C’est le cas de ceux du ministre des Solidarités, Abad, auxquels sont venus s’ajouter ceux de Darmanin. Lequel, entre les débordements gazeux et frappants au Stade de France et la nouvelle tendance policière à promptement tirer à hauteur d’homme ou de femme en cas de refus d’obtempérer, n’a pas fini de se retrouver au centre des polémiques, qui remplacent le débat.

Des complications dont, évidemment, Mélenchon, que les sondages ont érigé, à la tête de la Nupes, en seul véritable opposant, s’est illico emparé avec, entre autres, son « la police tue ». Pas candidat à la députation, le « Premier ministre » auto-proclamé sur ses affiches et dans la moindre de ses nombreuses interventions n’est pas endormi.

L’anesthésie a eu des effets inverses sur lui. Fort de sa dynamique sondagière, il est survolté. Au point que Macron a dû revoir d’urgence sa méthode de campagne et s’y coller pour réveiller ses troupes « dans le brouillard » et ca­nonner l’autoproclamé et son programme, dans lequel « il cite 20 fois le mot « taxation » et 30 fois le mot « interdiction » ».

Et rappeler dans la foulée à son « cohabitant » fantasmé qu’il est «rare de gagner une élection à laquelle on ne se présente pas» et que, en ma­tière de Premier ministre, « aucun parti politique ne peut imposer un nom au président ».

Il en faut plus pour calmer l’énervé, qui a délégué son remplaçant à Marseille et premier lieutenant, Manuel Bompard, pour rétorquer. « Si, bonhomme, tu vas le nommer 1 » a lancé ce dernier à Macron, empruntant la syntaxe de la marionnette de Tapie à l’époque des « Guignols ».

« Bonhomme » n’a pas répondu mais a eu un léger avant-goût de l’ambiance « nouvelle » qui risque d’animer les débats de la future Assemblée que Mélenchon, sans en faire partie, prétend « reparlementariser». Un ton et des blocages que les rangs macroniens répètent redouter.

Même si le mode de scru­tin l’avantage, la Macronie, si elle a quelques craintes, surjoue un brin le danger Mélenchon. Certains  conseillent à Macron d’intervenir sans plus tarder pour reprendre solennellement la main en jouant contre Mélenchon le « camp de la raison ». Et de remobiliser les candidats et les électeurs que ce scrutin intéresse peu avec un dis­cours façon Giscard et le « bon choix » en 1978.

Après les références au Conseil national de la Résistance, là encore, la « méthode nouvelle » a comme une tendance à emprunter aux méthodes du passé.


Erik Emptaz.
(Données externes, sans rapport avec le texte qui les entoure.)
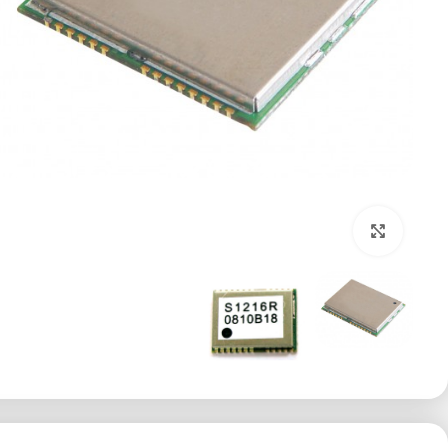
برای بزرگنمایی کلیک کنید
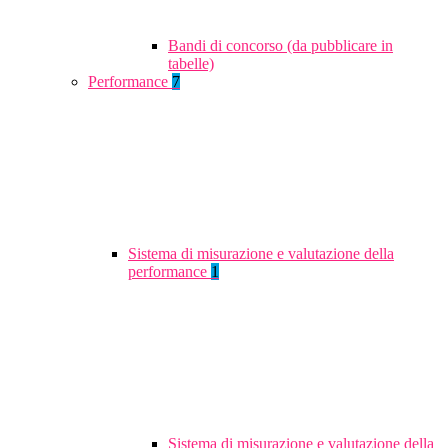
Bandi di concorso (da pubblicare in
tabelle)
Performance
7
Sistema di misurazione e valutazione della
performance
1
Sistema di misurazione e valutazione della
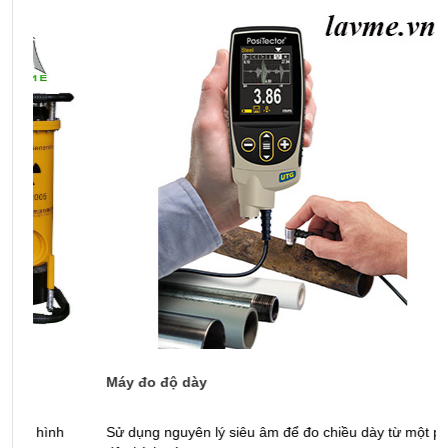
Máy đo độ dày
T
Sử dụng nguyên lý siêu âm để đo chiều dày từ một phía với
Ứ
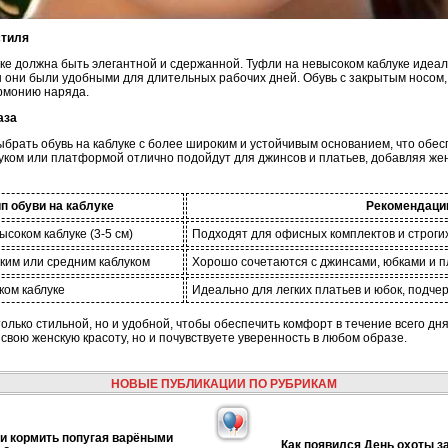
стиля
луке должна быть элегантной и сдержанной. Туфли на невысоком каблуке иде
бы они были удобными для длительных рабочих дней. Обувь с закрытым носом
армонию наряда.
аза
ыбрать обувь на каблуке с более широким и устойчивым основанием, что обе
уком или платформой отлично подойдут для джинсов и платьев, добавляя жен
п обуви на каблуке
Рекомендаци
ысоком каблуке (3-5 см)
Подходят для офисных комплектов и строги
ким или средним каблуком
Хорошо сочетаются с джинсами, юбками и 
ком каблуке
Идеально для легких платьев и юбок, подче
только стильной, но и удобной, чтобы обеспечить комфорт в течение всего д
 свою женскую красоту, но и почувствуете уверенность в любом образе.
НОВЫЕ ПУБЛИКАЦИИ ПО РУБРИКАМ
и кормить попугая варёными
Как появился День охоты з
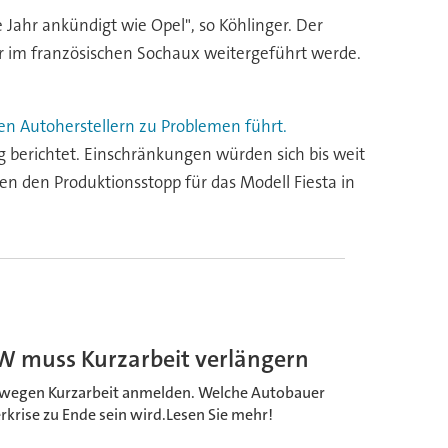
 Jahr ankündigt wie Opel", so Köhlinger. Der
er im französischen Sochaux weitergeführt werde.
ren Autoherstellern zu Problemen führt.
 berichtet. Einschränkungen würden sich bis weit
n den Produktionsstopp für das Modell Fiesta in
W muss Kurzarbeit verlängern
eswegen Kurzarbeit anmelden. Welche Autobauer
rkrise zu Ende sein wird.Lesen Sie mehr!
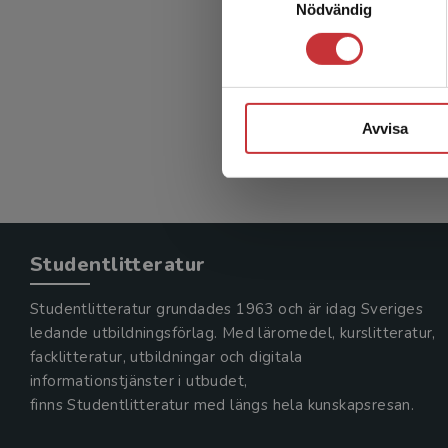
Nödvändig
Avvisa
Studentlitteratur
Studentlitteratur grundades 1963 och är idag Sveriges
ledande utbildningsförlag. Med läromedel, kurslitteratur,
facklitteratur, utbildningar och digitala
informationstjänster i utbudet,
finns Studentlitteratur med längs hela kunskapsresan.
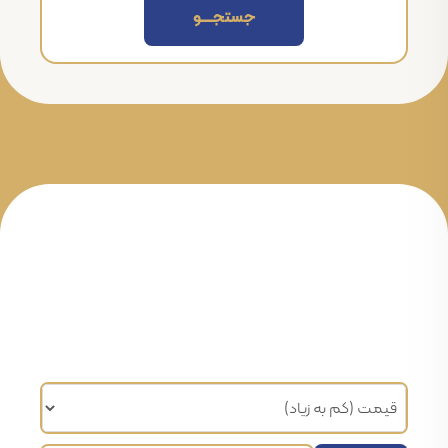
جستجــــــو
مرتب سازی براساس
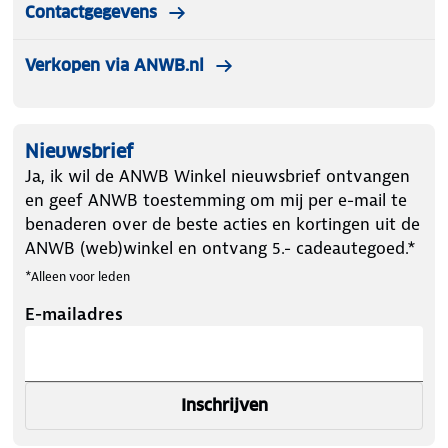
Contactgegevens
Verkopen via ANWB.nl
Nieuwsbrief
Ja, ik wil de ANWB Winkel nieuwsbrief ontvangen
en geef ANWB toestemming om mij per e-mail te
benaderen over de beste acties en kortingen uit de
ANWB (web)winkel en ontvang 5.- cadeautegoed.*
*Alleen voor leden
E-mailadres
Inschrijven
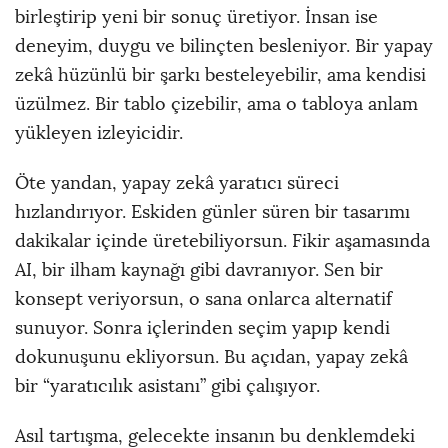
birleştirip yeni bir sonuç üretiyor. İnsan ise
deneyim, duygu ve bilinçten besleniyor. Bir yapay
zekâ hüzünlü bir şarkı besteleyebilir, ama kendisi
üzülmez. Bir tablo çizebilir, ama o tabloya anlam
yükleyen izleyicidir.
Öte yandan, yapay zekâ yaratıcı süreci
hızlandırıyor. Eskiden günler süren bir tasarımı
dakikalar içinde üretebiliyorsun. Fikir aşamasında
AI, bir ilham kaynağı gibi davranıyor. Sen bir
konsept veriyorsun, o sana onlarca alternatif
sunuyor. Sonra içlerinden seçim yapıp kendi
dokunuşunu ekliyorsun. Bu açıdan, yapay zekâ
bir “yaratıcılık asistanı” gibi çalışıyor.
Asıl tartışma, gelecekte insanın bu denklemdeki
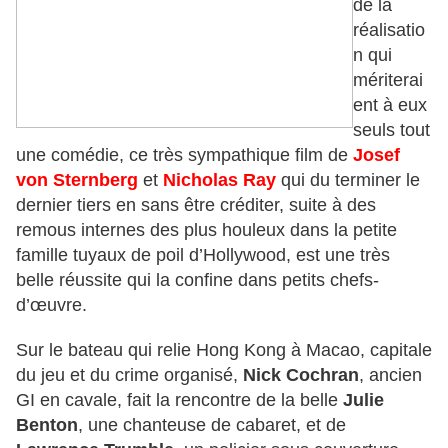
de la
réalisatio
n qui
mériterai
ent à eux
seuls tout
une comédie, ce très sympathique film de
Josef
von Sternberg
et
Nicholas Ray
qui du terminer le
dernier tiers en sans être créditer, suite à des
remous internes des plus houleux dans la petite
famille tuyaux de poil d’Hollywood, est une très
belle réussite qui la confine dans petits
chefs-
d’œuvre.
Sur le bateau qui relie Hong Kong à Macao, capitale
du jeu et du crime organisé,
Nick Cochran
, ancien
GI en cavale, fait la rencontre de la belle
Julie
Benton
, une chanteuse de cabaret, et de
Éditorial du « Le Canard Enchainé ». 06/06/2022


2 réflexions sur “La méthode du discours

  1. jjbadeigtsorangefr 10/06/2022 / 18:42

    Macron a besoin d’épouvantails pour s’assurer une majorité à la chambre et il prétend faire ce qu’il n’a pas fait en cinq ans pour améliorer la vie des français. La NUPES l’inquiète et il a raison sa politique en faveur des riches risque de ne pas pouvoir être poursuivie si la NUPES l’emporte. Faisons qu’elle le fasse.

  2. bernarddominik 10/06/2022 / 18:57

    Oui on a bien vu que les sondages sont manipulés pour faire peur, alors que le RN a édulcoré sont discours Mélenchon à poussé la gauche vers une radicalité dont on se demande si c’est un programme politique ou un fromage pour attirer les souris. Ce discours a l’avantage de marginaliser LR, déjà abandonné par Sarkozy Muselier Estrosi… quant au RN son culte du chef lui fait négliger les autres élections. Mais les électeurs seront ils dupes?